Exercise instructions: The whole of the data, every line, should come back exactly the same.

Data records:
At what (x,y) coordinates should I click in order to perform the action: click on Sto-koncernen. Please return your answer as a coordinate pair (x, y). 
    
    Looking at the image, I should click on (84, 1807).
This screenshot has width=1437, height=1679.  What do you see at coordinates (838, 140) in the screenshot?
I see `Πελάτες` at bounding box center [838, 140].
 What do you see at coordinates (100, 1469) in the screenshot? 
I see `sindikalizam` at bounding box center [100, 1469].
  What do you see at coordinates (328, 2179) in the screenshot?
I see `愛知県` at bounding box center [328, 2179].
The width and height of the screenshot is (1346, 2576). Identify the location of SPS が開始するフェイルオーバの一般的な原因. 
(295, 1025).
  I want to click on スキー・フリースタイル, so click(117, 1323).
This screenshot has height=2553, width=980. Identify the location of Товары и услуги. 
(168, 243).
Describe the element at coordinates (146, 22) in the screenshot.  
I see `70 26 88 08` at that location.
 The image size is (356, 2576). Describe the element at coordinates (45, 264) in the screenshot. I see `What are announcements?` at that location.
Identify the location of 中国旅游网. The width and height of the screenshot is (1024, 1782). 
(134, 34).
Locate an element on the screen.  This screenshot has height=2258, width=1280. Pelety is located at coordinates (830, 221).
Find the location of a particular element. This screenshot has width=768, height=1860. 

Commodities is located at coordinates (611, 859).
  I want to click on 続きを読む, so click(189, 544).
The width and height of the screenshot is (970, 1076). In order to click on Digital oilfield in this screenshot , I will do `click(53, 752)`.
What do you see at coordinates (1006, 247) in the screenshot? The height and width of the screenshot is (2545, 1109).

Task response:
At what (x,y) coordinates should I click in order to perform the action: click on Sto-koncernen. Please return your answer as a coordinate pair (x, y). 
    
    Looking at the image, I should click on (84, 1807).
This screenshot has width=1437, height=1679.  What do you see at coordinates (838, 140) in the screenshot?
I see `Πελάτες` at bounding box center [838, 140].
 What do you see at coordinates (100, 1469) in the screenshot? 
I see `sindikalizam` at bounding box center [100, 1469].
  What do you see at coordinates (328, 2179) in the screenshot?
I see `愛知県` at bounding box center [328, 2179].
The width and height of the screenshot is (1346, 2576). Identify the location of SPS が開始するフェイルオーバの一般的な原因. 
(295, 1025).
  I want to click on スキー・フリースタイル, so click(117, 1323).
This screenshot has height=2553, width=980. Identify the location of Товары и услуги. 
(168, 243).
Describe the element at coordinates (146, 22) in the screenshot.  
I see `70 26 88 08` at that location.
 The image size is (356, 2576). Describe the element at coordinates (45, 264) in the screenshot. I see `What are announcements?` at that location.
Identify the location of 中国旅游网. The width and height of the screenshot is (1024, 1782). 
(134, 34).
Locate an element on the screen.  This screenshot has height=2258, width=1280. Pelety is located at coordinates (830, 221).
Find the location of a particular element. This screenshot has width=768, height=1860. 

Commodities is located at coordinates (611, 859).
  I want to click on 続きを読む, so click(189, 544).
The width and height of the screenshot is (970, 1076). In order to click on Digital oilfield in this screenshot , I will do `click(53, 752)`.
What do you see at coordinates (1006, 247) in the screenshot? The height and width of the screenshot is (2545, 1109).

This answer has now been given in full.